Departments to Start With

  • Allergy and Clinical Immunology
  • Emergency Department (for airway or severe abdominal attacks)
  • Dermatology
  • Gastroenterology (for recurrent abdominal attacks)
  • Genetic Counseling Clinic

Before the Visit

  • Record the location, duration, triggers, presence of hives or itching, and response to allergy medications for each swelling episode.
  • Keep imaging studies, emergency records, and any surgical notes from abdominal attacks.
  • Request complement C4, C1 inhibitor level and function testing.
  • Document family history of recurrent swelling, abdominal pain, suffocation, or similar diagnoses.
  • After diagnosis, prepare acute attack, pre-procedure, and travel emergency plans.

Tests to Ask About

  • Complement C4
  • C1 inhibitor level and function
  • C1q and other tests if needed to differentiate acquired angioedema
  • HAE genetic testing (if the doctor recommends it)
  • Abdominal imaging and airway risk assessment during attacks

Questions for the Doctor

  • Is my presentation more consistent with HAE or common allergic angioedema?
  • What type do I have? Do I need repeat C4/C1 inhibitor testing?
  • How should I manage airway, abdominal, and skin attacks?
  • Do I need short-term prevention before dental work, surgery, endoscopy, or travel?
  • Should my family members be screened? What medications or triggers should I avoid or tell other doctors about?

Basic Information

Prevalence
Overall rare, symptoms often begin in childhood or adolescence but may also be identified in adulthood.
Category
Immunologic and Rheumatologic Disorders
Updated
2026/5/1

Medical Notes

More complete medical explanations are kept here for discussion with clinicians.

Symptoms

Typical HAE presentation involves recurrent deep swelling, often without itching or typical hives, affecting the hands, feet, face, genitals, gastrointestinal tract, and upper airway. Gastrointestinal attacks may cause severe abdominal pain, vomiting, bloating, or diarrhea.
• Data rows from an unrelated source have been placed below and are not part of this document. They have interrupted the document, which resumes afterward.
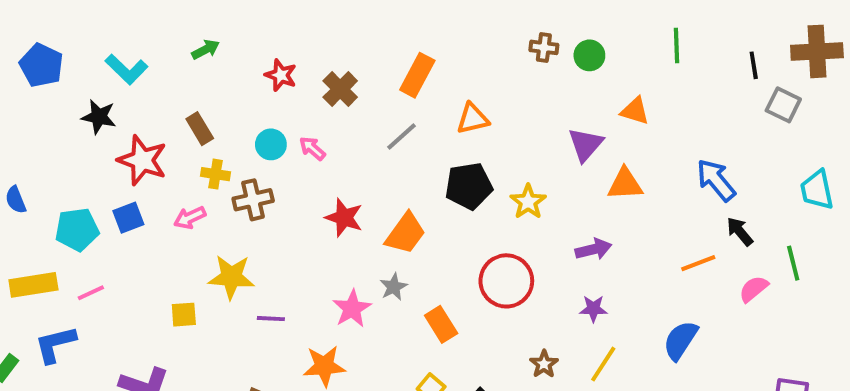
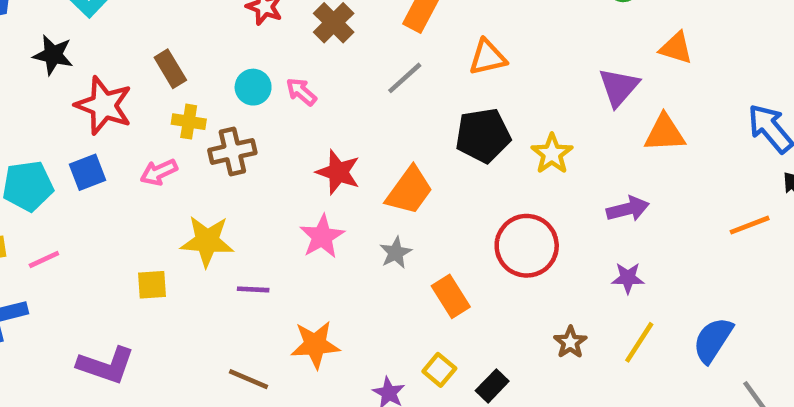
pink star: (352, 309) -> (322, 237), moved
blue semicircle: (680, 340) -> (713, 340), moved

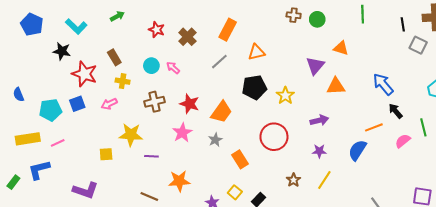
brown cross: (232, 151) -> (155, 102), moved
blue semicircle: (713, 340) -> (357, 150), moved

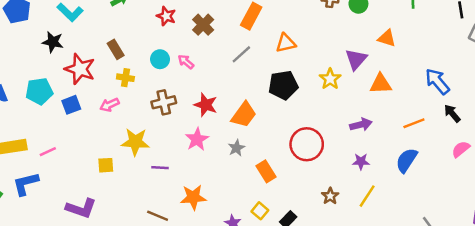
yellow star: (285, 96) -> (330, 79), moved
cyan pentagon: (50, 110) -> (39, 91), moved
orange line: (374, 127) -> (414, 123), moved

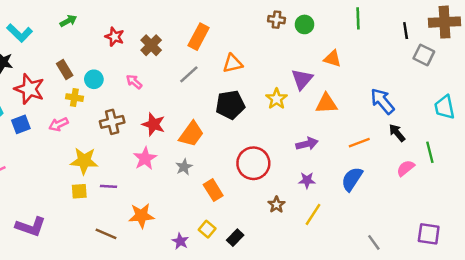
cyan circle: (160, 59) -> (94, 79), moved
yellow square: (106, 165) -> (79, 191), moved
brown star: (330, 196) -> (277, 205), moved

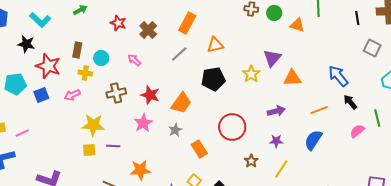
gray square: (424, 55) -> (372, 48), moved
orange triangle: (333, 59) -> (297, 25), moved
brown rectangle: (65, 70) -> (77, 50), turned 42

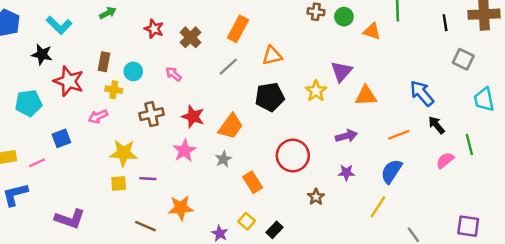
blue square: (41, 95) -> (61, 138), moved
yellow line: (281, 169) -> (378, 207), moved

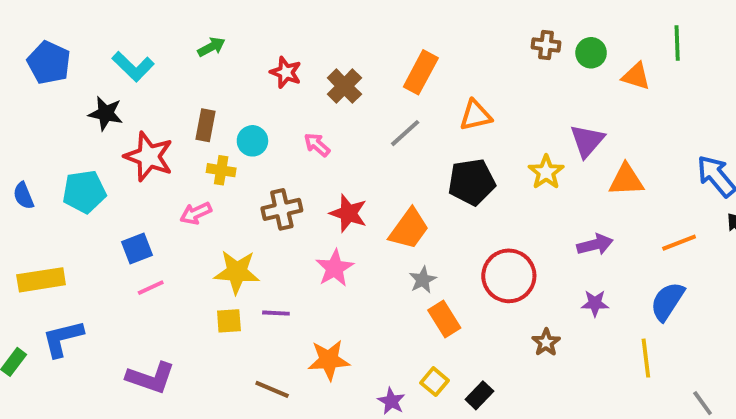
gray star: (223, 159) -> (423, 280), moved
pink line: (37, 163) -> (151, 288), moved
yellow line: (378, 207) -> (646, 358), turned -40

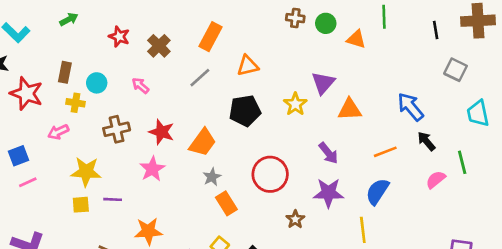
purple arrow: (595, 245) -> (328, 153), turned 65
purple star: (595, 303) -> (328, 193), size x1.6

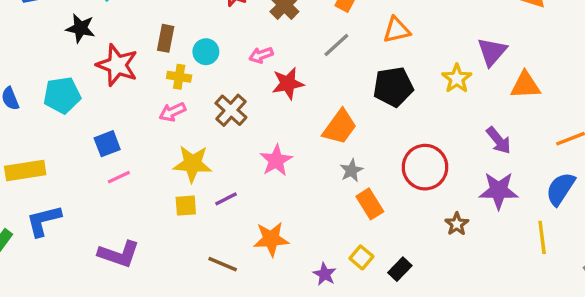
pink arrow: (140, 86) -> (261, 55), turned -60
brown cross: (117, 129) -> (231, 110), turned -35
pink arrow: (58, 132) -> (172, 112), moved
red star: (162, 132) -> (288, 83), moved, turned -30
purple line: (113, 199) -> (226, 199), turned -30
Laryngeal or pharyngeal swelling may lead to respiratory obstruction risk.

Diagnosis

Diagnosis typically starts with complement C4, C1 inhibitor level and function testing, combined with attack characteristics, family history, and medication responses. Doctors also differentiate common allergic angioedema, urticaria, acquired C1 inhibitor deficiency, drug-related angioedema, and acute abdomen.

Treatment

Management includes acute attack treatment, airway risk management, short-term prevention for triggering situations such as surgery or dental work, and long-term prevention for frequent or high-risk attacks. Specific medications and access vary by region and require a specialist familiar with HAE.

Long-term Care

Long-term care focuses on identifying triggers, preparing emergency documentation, assessing attack frequency and quality-of-life impact, planning for procedures and travel, screening family members, and providing psychological support. Patients should inform emergency, anesthesia, dental, and obstetrics teams about their HAE diagnosis and emergency plan.

Fertility and Family

HAE is mostly autosomal dominant. First-degree relatives should consider screening after diagnosis. Pregnancy, delivery, contraception, and hormone use may affect attack risk and require joint evaluation by allergy/immunology and obstetrics specialists.

When to Seek Urgent Care

Seek immediate emergency care and state HAE risk for tongue, throat, or voice swelling; difficulty swallowing; chest tightness; or breathing difficulty. Also seek care for severe abdominal pain with dehydration, low blood pressure, or repeated vomiting.

Prognosis

Proper recognition and emergency planning can reduce the risk of severe attacks; airway involvement is the highest priority risk requiring rapid action.